“They gathered us up like cattle”: Chief Dominic Rankin, here 2014, recalls.
Image: Shaharzad Ghafari/Ethnologue Art
Chief Rankin is among some 150,000 Canadian Indigenous, Inuit and Mestizo peoples forced by the government to attend boarding schools. Then slowly work is being done on the abusive language from behind.

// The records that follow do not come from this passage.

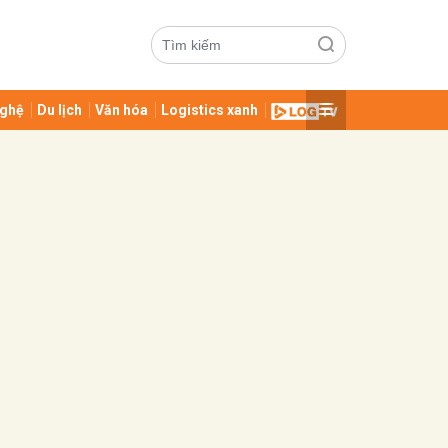
ghệ
Du lịch
Văn hóa
Logistics xanh
ửi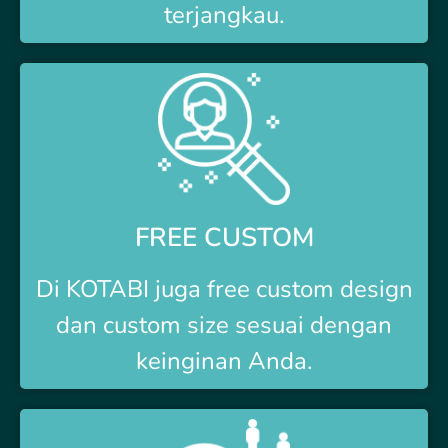
terjangkau.
FREE CUSTOM
Di
KOTABI
juga free custom design
dan custom size sesuai dengan
keinginan Anda.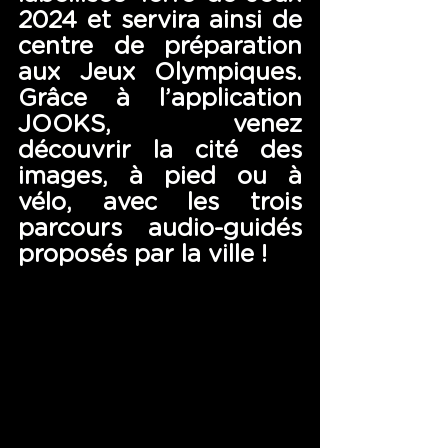
2024 et servira ainsi de 
centre de préparation 
aux Jeux Olympiques. 
Grâce à l’application 
JOOKS, venez 
découvrir la cité des 
images, à pied ou à 
vélo, avec les trois 
parcours audio-guidés 
proposés par la ville !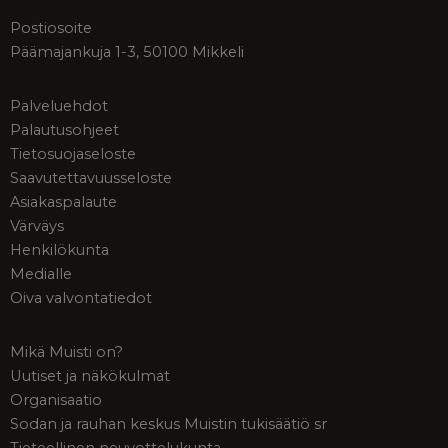
Postiosoite
Päämajankuja 1-3, 50100 Mikkeli
Palveluehdot
Palautusohjeet
Tietosuojaseloste
Saavutettavuusseloste
Asiakaspalaute
Värväys
Henkilökunta
Medialle
Oiva valvontatiedot
Mikä Muisti on?
Uutiset ja näkökulmat
Organisaatio
Sodan ja rauhan keskus Muistin tukisäätiö sr
Tieteellinen neuvottelukunta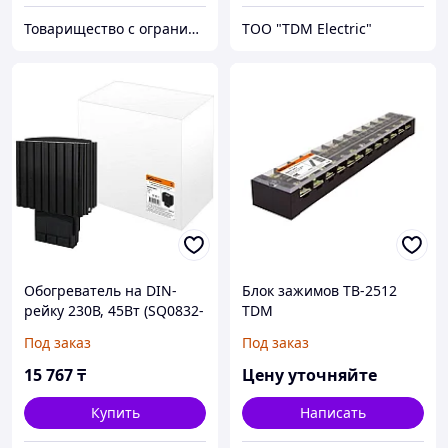
Товарищество с ограниченной ответственностью "Nabludenie.kz"
ТОО "TDM Electric"
Обогреватель на DIN-
Блок зажимов ТВ-2512
рейку 230В, 45Вт (SQ0832-
TDM
0003)
Под заказ
Под заказ
15 767
₸
Цену уточняйте
Купить
Написать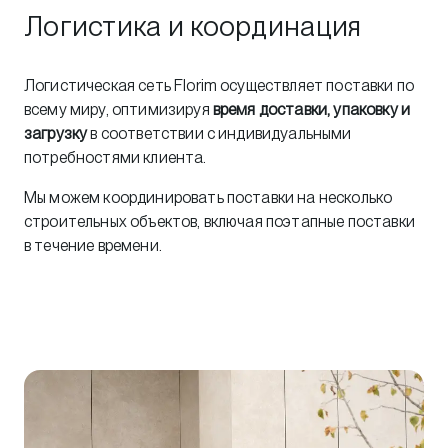
Логистика и координация
Логистическая сеть Florim осуществляет поставки по
всему миру, оптимизируя
время доставки, упаковку и
загрузку
в соответствии с индивидуальными
потребностями клиента.
Мы можем координировать поставки на несколько
строительных объектов, включая поэтапные поставки
в течение времени.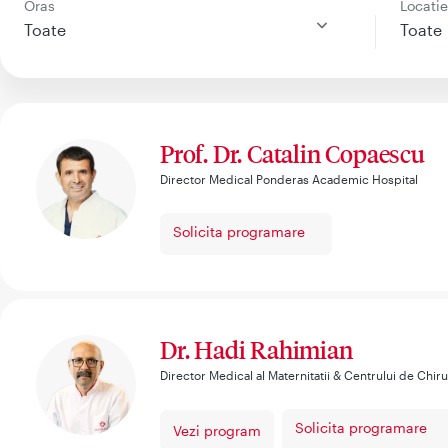
Oras
Locati
Toate
Toate
Prof. Dr. Catalin Copaescu
Director Medical Ponderas Academic Hospital
Solicita programare
Dr. Hadi Rahimian
Director Medical al Maternitatii & Centrului de Chir
Solicita programare
Vezi program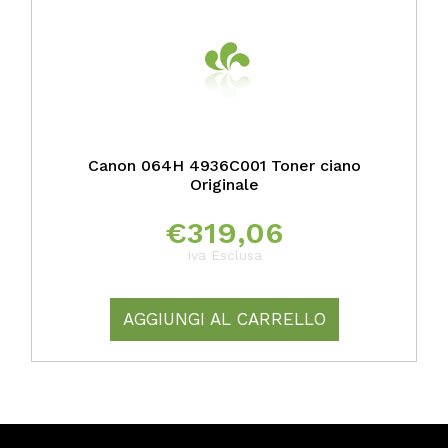
Canon 064H 4936C001 Toner ciano
Originale
€
319,06
Iva Esclusa
AGGIUNGI AL CARRELLO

DThe early years of his childhood must have been magical. Dominic Rankin β or Kapitotak, as the Algonquin tribes call the indigenous people β took them to the forests of Abitibi, a remote region in the Canadian province of Quebec. The tribe, along with his parents and 17 siblings, roamed the forests and lived according to the rhythms of nature. The forest promised freedom. Freedom to live in harmony with mother earth, animals and plants. Every spring, members of the nomadic tribe roamed the pine and pine forests in search of orphaned bear cubs. βIt was part of our tradition to take a cub every year, feed it and watch it grow,β Chief Rankin recalled in an interview via Zoom. “Bear and we grew up together.”
Shortly after the seventh birthday, tradition and freedom came to an end. It was when Canadian government officials came into the woods that the first white men met Rankin. Along with other Algonquin children, he raised the son of the tribal leader and medicine man. “They came without notice and picked us up like cattle,” says Chief Rankin. It would be seven years before he returned.